Efficiency and Work of a Carnot Heat Engine

Created by @nathanedwards

at October 31st 2023, 8:54:26 pm.

AP_Physics_2-Questions

#efficiency

#thermodynamics

#heat-engine

Question:

A heat engine operates between two reservoirs at temperatures of 400 K and 800 K. During each cycle, the engine absorbs 300 J of heat from the high-temperature reservoir, expels 200 J of heat to the low-temperature reservoir, and performs work. Assume the engine is operating in an idealized Carnot cycle.

a) Calculate the efficiency of this heat engine.

b) Determine the amount of work done by the engine during each cycle.

c) If the engine operates for 1000 cycles, calculate the total heat absorbed from the high-temperature reservoir during this process.

d) Is this heat engine operating in accordance with the first law of thermodynamics?

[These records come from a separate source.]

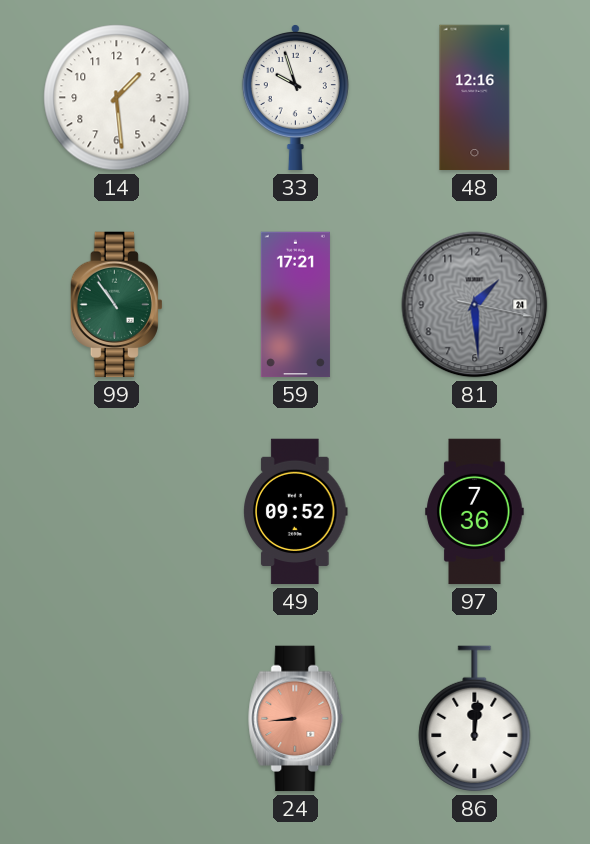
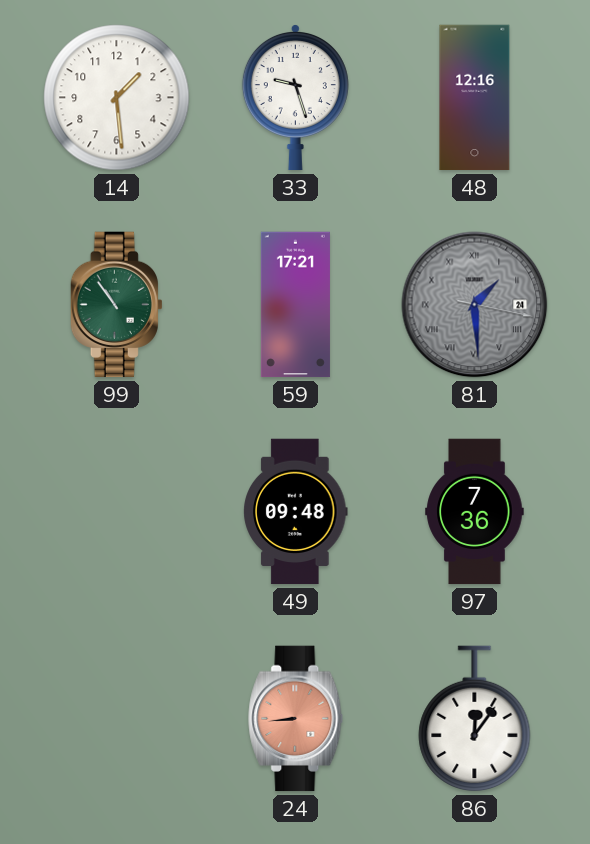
33: 9:57 -> 9:27
81 numerals: Arabic -> Roman
49: 09:52 -> 09:48
86: 12:01 -> 12:06
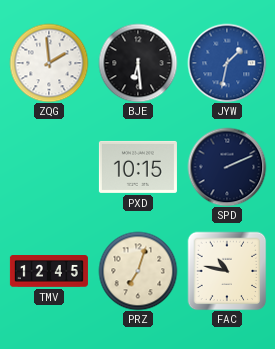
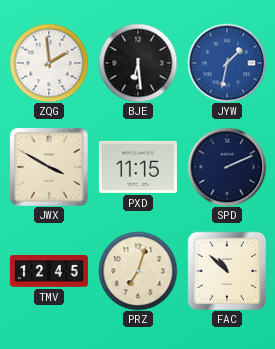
JWX: none -> 3:50
PXD: 10:15 -> 11:15
FAC: 10:47 -> 10:52
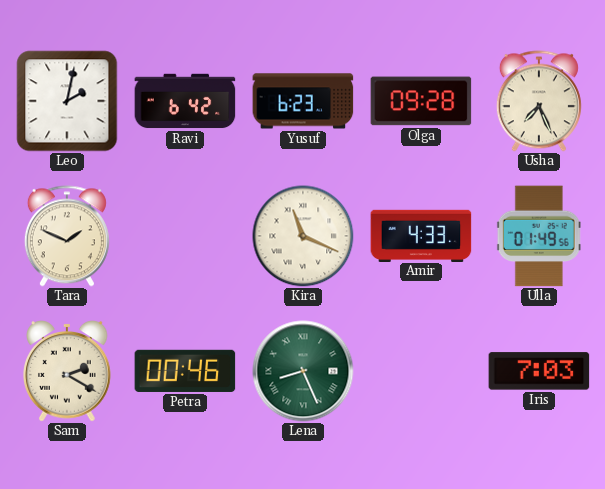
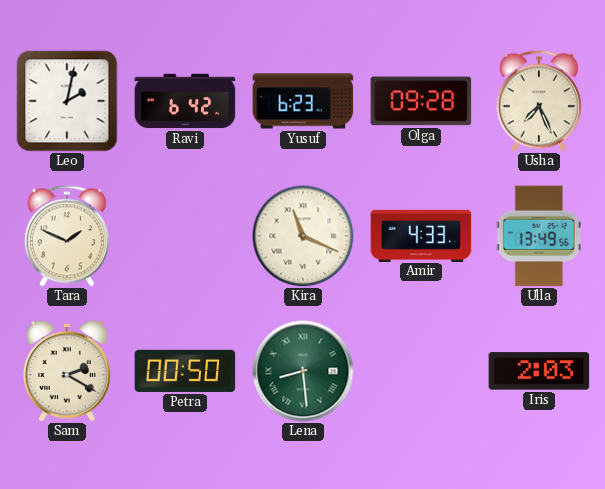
Ulla: 01:49 -> 13:49
Petra: 00:46 -> 00:50
Lena: 8:26 -> 8:29
Iris: 7:03 -> 2:03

Explain your answer.

Answer:

a) The efficiency of a heat engine is given by the formula:

\eta = 1 - \frac{{T_{\text{{low}}}}}{{T_{\text{{high}}}}}

where $\eta$ is the efficiency and $T_{\text{{low}}}$ and $T_{\text{{high}}}$ are the temperatures of the low and high-temperature reservoirs, respectively.

Given: $T_{\text{{high}}} = 800 \, \text{{K}}$ and $T_{\text{{low}}} = 400 \, \text{{K}}$

Substituting the values into the formula, we have:

\eta = 1 - \frac{{400 \, \text{{K}}}}{{800 \, \text{{K}}}} \approx 0.5

Therefore, the efficiency of the heat engine is approximately 0.5 or 50%.

b) The work done by a heat engine is given by the formula:

W = Q_{\text{{in}}} - Q_{\text{{out}}}

where $W$ is the work done, $Q_{\text{{in}}}$ is the heat absorbed from the high-temperature reservoir, and $Q_{\text{{out}}}$ is the heat expelled to the low-temperature reservoir.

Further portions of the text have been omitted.